The other 30% of prostate cancers could have the same mutation by a different mechanism. In addition to methylation, a gene could be disrupted by mutation or allelic loss, "and this particular gene sits on a part of the genome where allelic loss is extremely common," said Dr. Nelson. (The ETB receptor gene is located on the long arm of chromosome 13, or 13q, along with BRCA2, the breast cancer gene; RB1, the retinoblastoma gene; and DBM, the disrupted-in-B-cell-malignancy gene.) "So it's reasonable to speculate that some of the people who don't have methylation may have allelic loss," he said.
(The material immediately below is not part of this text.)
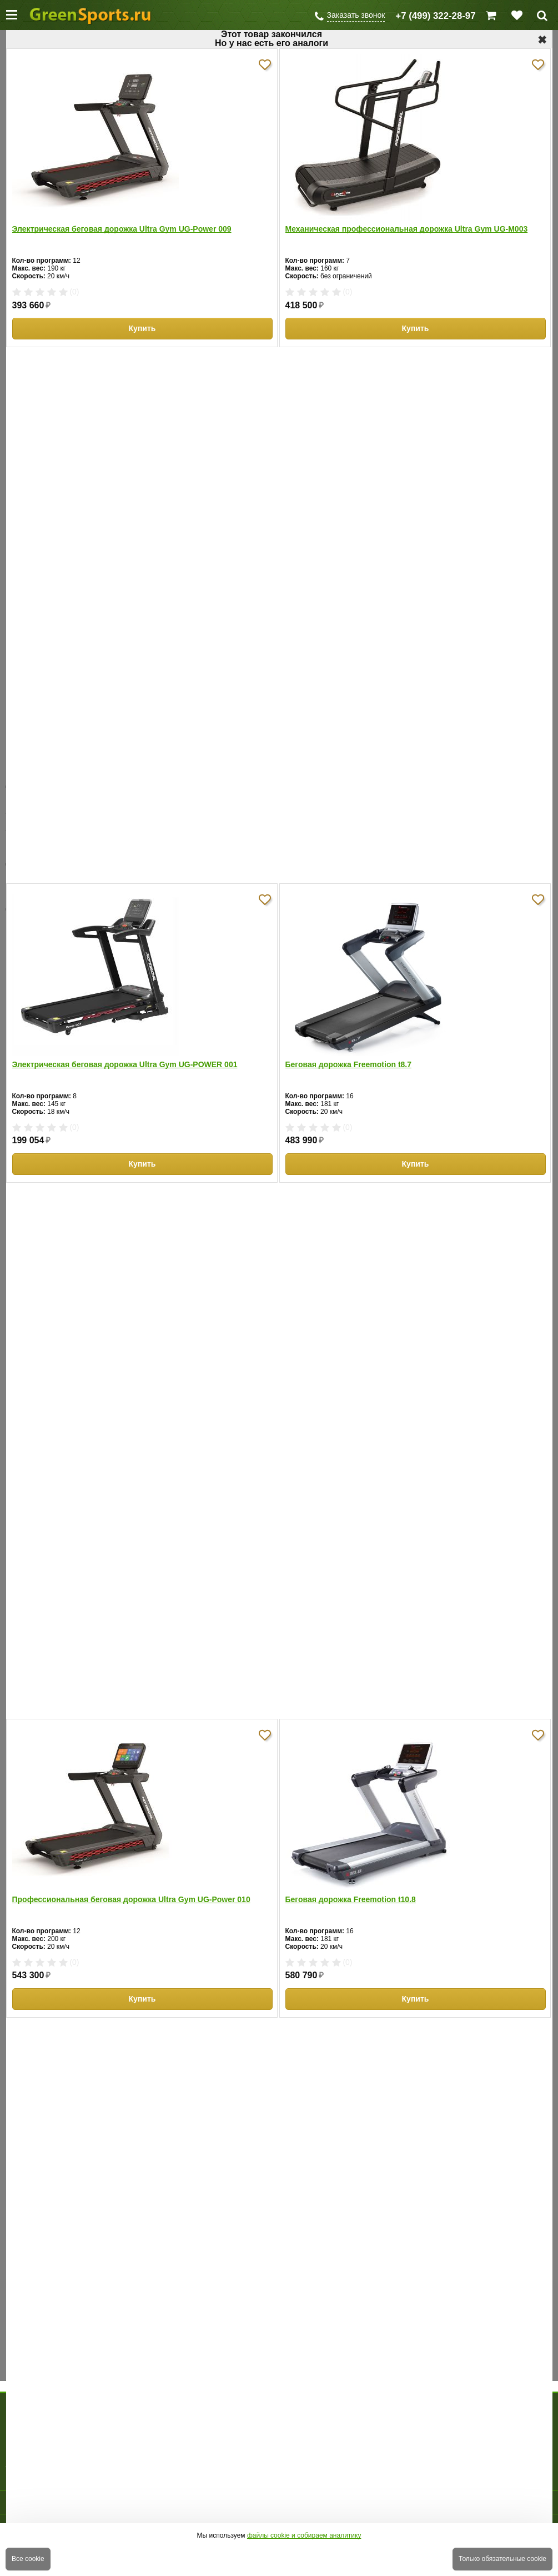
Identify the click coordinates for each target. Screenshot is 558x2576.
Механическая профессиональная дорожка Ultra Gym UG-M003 (406, 228)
The methylation occurs at a site on the gene where it would be expected. The gene contains a sequence that includes the region that regulates transcription. This region, which is called a 5' CpG island, contains regions on the DNA which contain repeats of the "CG" sequence. The "C," or cytidine, nucleotides are the targets for methylation. The CpG islands are clustered at the beginning of those genes that are controlled by methylation, said Dr. Nelson.
So methylation is a standard genetic switch--one of the switches that may be flipped in prostate carcinogenesis.